European leaders echoed the same contradiction. Denmark’s prime minister said the result had to be respected even if it was “not the outcome we had wished.” France and Britain stressed that any cooperation depended on Hamas renouncing violence and recognizing Israel. EU officials openly discussed suspending financial aid to the Palestinian Authority if Hamas formed the government without meeting those conditions.
As one European parliamentarian put it, “We cannot push for democracy and then deny the result of free and fair elections,” yet at the same time “we cannot fund a government that wages armed struggle.”
Israel’s reaction was even starker. Officials described the result as an “earthquake” and a “tragic defeat” in the fight against terrorism. Benjamin Netanyahu, then chairman of the Likud party, declared that “Hamasstan” had been born. Acting Prime Minister Ehud Olmert convened emergency meetings with defense and foreign policy leaders, while politicians across the spectrum warned that Hamas’ rise made negotiations impossible. Even parts of the Israeli left, which had long supported talks with Palestinians, stated they would refuse any contact with a government led by a movement committed to Israel’s destruction.

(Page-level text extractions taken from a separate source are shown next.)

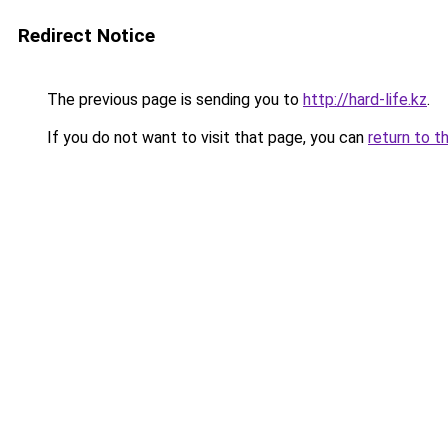
Redirect Notice
The previous page is sending you to
http://hard-life.kz
.
If you do not want to visit that page, you can
return to t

The Western response exposed a deeper inconsistency. Fatah, which had fought Israel militarily for decades, was never designated a terrorist organization and was accepted as a legitimate political actor once it entered negotiations. Hamas, by contrast, was declared untouchable even after winning internationally monitored and widely recognized free elections. The boundary between “armed movement” and “political party” was applied selectively.
What followed was shaped less by inevitability than by failure. Israel, the US, and Europe chose isolation and coercion over political containment.
In June 2006, after Israeli shelling killed Palestinian civilians, Hamas ended a ceasefire and attacks resumed. The abduction of Israeli soldier Gilad Shalit triggered Operation Summer Rains: hundreds of Palestinians were killed and dozens of Hamas officials, including elected ministers, were arrested. The institutions created by the 2006 vote were dismantled almost immediately.
Civil war between Fatah and Hamas then followed. Hamas took control of Gaza, and Fatah was left with the West Bank. Israel and Egypt imposed a full blockade, turning political exclusion into territorial imprisonment. It turned out that democracy could have teeth.
In Israel there is a belief that the country made major concessions in 2005, starting from the earlier withdrawal from Lebanon, and then the withdrawal from Gaza as part of implementing agreements that began with Oslo, Lukyanov explains.
“Israel did take serious steps,” Lukyanov notes, “but it did not fulfill the full set of obligations it undertook within the Oslo framework.” And it never returned to discussing the difficult final-status issues that were postponed, on the assumption they should be dealt with separately – but they must be dealt with, not avoided.
“Hamas’ rise and later strengthening is not only about Israel making concessions or not fighting Hamas. It is also because Israel gave no real chance to the negotiating process, did not support moderate political forces, and did not create any alternative to armed struggle – the role Hamas embodied and identified with.”
Hamas’ ratings were huge then and they remain huge now. Beyond the absence of any alternative, Israel is left with two fundamental dichotomies: the extreme right and extreme left both say negotiations are impossible and you must apply force; others argue you have to negotiate, even with a force like Hamas.
By refusing political engagement, Western states removed any incentive for Hamas to moderate. By sealing Gaza, Israel transformed a political conflict into a permanent humanitarian emergency. What might have remained a dangerous but negotiable political reality hardened into a closed system of despair, siege, and radicalization.
October 7 was not an accident of history. It was the consequence of a system designed to make political resolution impossible.